> Exercise prompt
Word for word, restate the lines of the data below between those holding "Privacy Policy (241, 2542)" and "Menu (336, 20)", inclusive; pictures do not belong in the copy.

> Supplied records

====================

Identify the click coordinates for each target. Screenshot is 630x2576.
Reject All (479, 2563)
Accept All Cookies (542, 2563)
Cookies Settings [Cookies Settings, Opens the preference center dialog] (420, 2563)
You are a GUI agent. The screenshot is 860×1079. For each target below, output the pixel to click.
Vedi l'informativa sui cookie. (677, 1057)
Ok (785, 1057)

====================

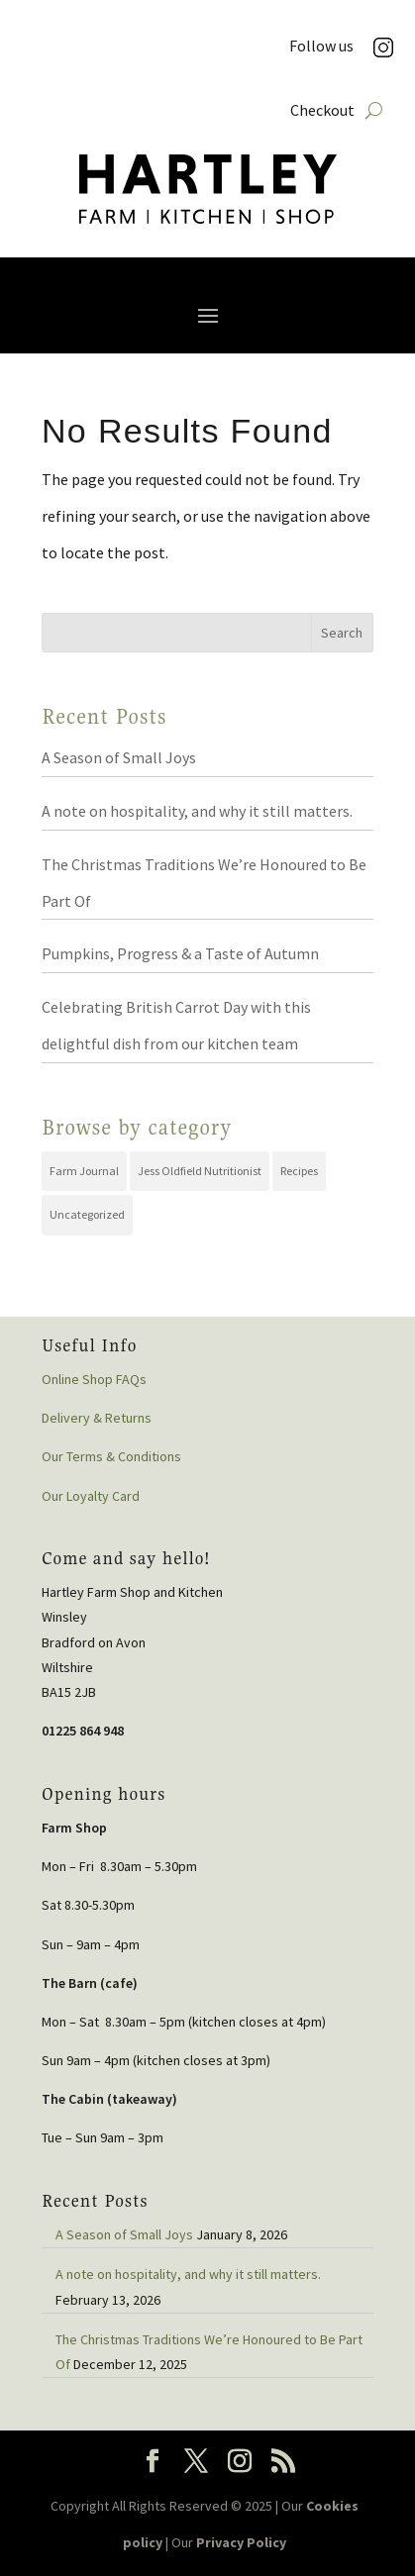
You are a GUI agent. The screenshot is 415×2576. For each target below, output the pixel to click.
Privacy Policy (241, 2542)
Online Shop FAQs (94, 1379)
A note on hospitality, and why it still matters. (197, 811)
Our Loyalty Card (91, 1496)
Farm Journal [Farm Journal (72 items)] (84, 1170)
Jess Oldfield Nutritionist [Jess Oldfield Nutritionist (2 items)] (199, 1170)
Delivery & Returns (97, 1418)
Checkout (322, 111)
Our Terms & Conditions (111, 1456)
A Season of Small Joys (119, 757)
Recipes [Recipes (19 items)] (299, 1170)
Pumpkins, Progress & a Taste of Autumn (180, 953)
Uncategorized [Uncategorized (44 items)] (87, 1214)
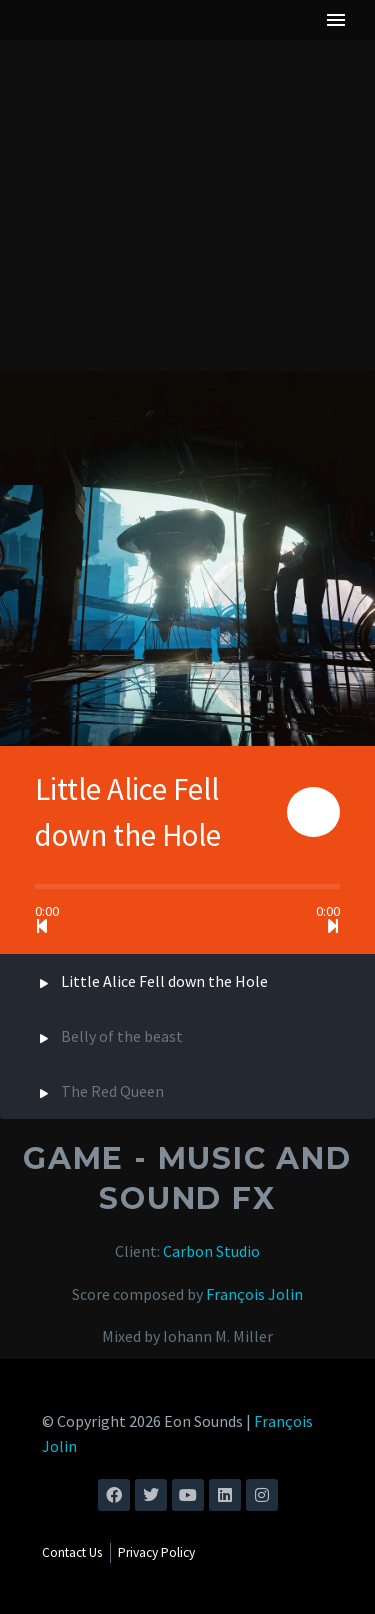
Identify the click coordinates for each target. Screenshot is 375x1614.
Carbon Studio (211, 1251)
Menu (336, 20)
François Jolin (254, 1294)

====================

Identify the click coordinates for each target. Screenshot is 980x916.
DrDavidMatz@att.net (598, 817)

====================

> Answer box
Privacy Policy (241, 2542)
Online Shop FAQs (94, 1379)
A note on hospitality, and why it still matters. (197, 811)
Our Loyalty Card (91, 1496)
Farm Journal [Farm Journal (72 items)] (84, 1170)
Jess Oldfield Nutritionist [Jess Oldfield Nutritionist (2 items)] (199, 1170)
Delivery & Returns (97, 1418)
Checkout (322, 111)
Our Terms & Conditions (111, 1456)
A Season of Small Joys (119, 757)
Recipes [Recipes (19 items)] (299, 1170)
Pumpkins, Progress & a Taste of Autumn (180, 953)
Uncategorized [Uncategorized (44 items)] (87, 1214)
Identify the click coordinates for each target. Screenshot is 375x1614.
Carbon Studio (211, 1251)
Menu (336, 20)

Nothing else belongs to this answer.